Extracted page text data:

....

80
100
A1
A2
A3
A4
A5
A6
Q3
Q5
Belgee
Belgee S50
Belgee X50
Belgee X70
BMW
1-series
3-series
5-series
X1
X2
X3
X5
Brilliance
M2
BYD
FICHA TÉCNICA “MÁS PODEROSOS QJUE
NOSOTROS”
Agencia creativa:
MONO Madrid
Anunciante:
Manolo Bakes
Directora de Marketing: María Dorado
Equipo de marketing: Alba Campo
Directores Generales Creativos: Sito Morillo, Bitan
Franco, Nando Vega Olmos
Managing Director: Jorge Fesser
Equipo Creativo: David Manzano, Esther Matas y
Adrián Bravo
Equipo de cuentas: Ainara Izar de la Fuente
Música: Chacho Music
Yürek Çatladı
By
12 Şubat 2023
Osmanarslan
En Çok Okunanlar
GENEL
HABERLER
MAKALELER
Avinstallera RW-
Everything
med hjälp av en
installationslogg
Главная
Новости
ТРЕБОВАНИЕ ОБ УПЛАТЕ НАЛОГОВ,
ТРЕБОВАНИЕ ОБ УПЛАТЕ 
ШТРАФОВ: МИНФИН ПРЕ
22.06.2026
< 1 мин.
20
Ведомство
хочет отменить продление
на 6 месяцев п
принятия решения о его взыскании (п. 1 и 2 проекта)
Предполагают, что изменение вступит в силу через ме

....

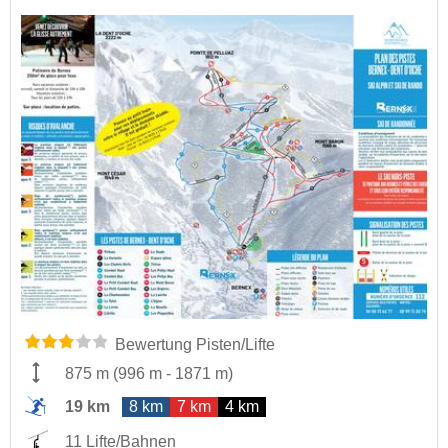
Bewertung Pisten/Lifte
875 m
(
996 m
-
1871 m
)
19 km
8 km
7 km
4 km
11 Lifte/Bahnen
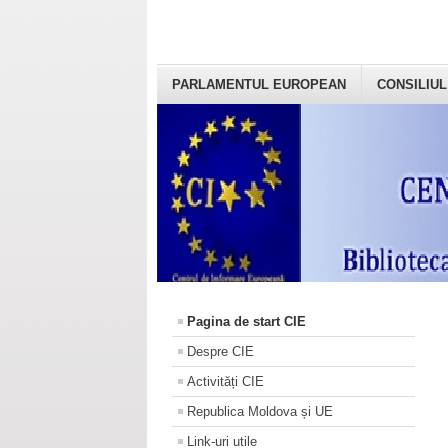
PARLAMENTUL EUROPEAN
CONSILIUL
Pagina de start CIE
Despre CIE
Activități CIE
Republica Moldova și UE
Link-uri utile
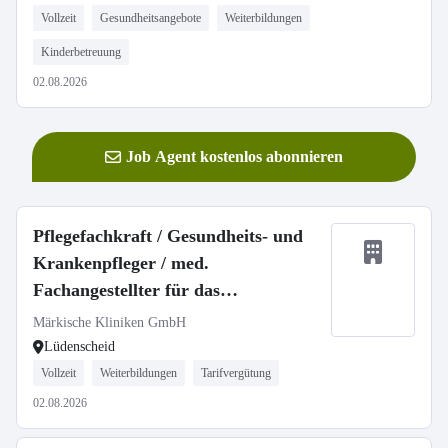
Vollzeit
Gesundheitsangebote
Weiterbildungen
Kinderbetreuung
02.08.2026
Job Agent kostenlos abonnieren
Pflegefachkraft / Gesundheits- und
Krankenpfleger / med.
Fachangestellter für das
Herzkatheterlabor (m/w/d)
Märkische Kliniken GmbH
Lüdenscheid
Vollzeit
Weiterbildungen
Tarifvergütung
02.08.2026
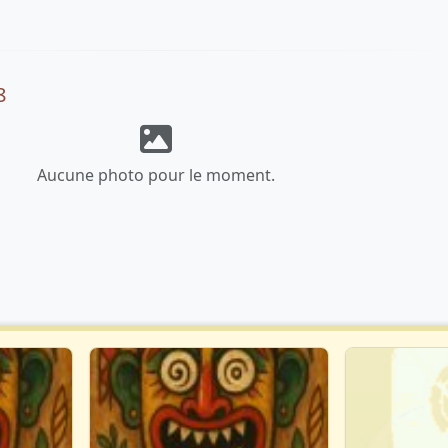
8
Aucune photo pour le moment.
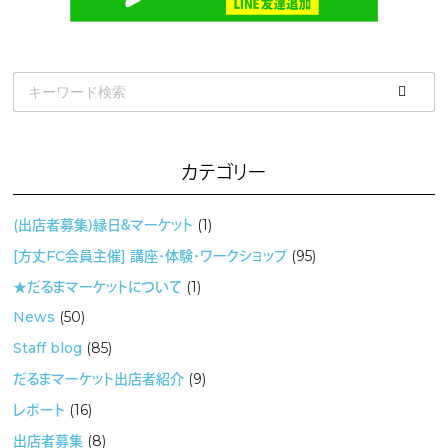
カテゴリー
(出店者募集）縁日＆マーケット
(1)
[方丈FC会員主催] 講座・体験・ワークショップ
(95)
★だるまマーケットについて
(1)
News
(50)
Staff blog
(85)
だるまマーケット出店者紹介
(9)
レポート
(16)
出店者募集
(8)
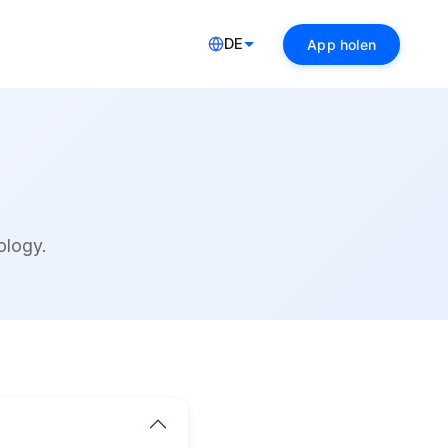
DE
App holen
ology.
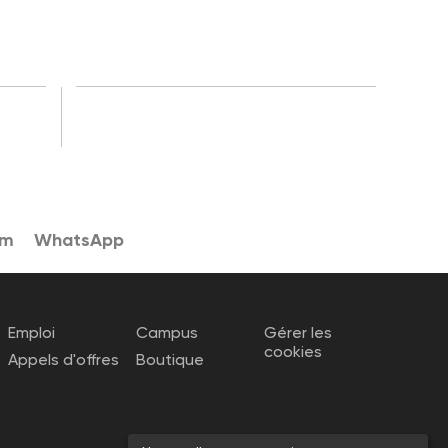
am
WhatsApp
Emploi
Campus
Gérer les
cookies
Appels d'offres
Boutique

....

__Work order__.
For the entries above, say how many lines contain the word "Equipo", giving the number alone.

__Exercise answer__.
3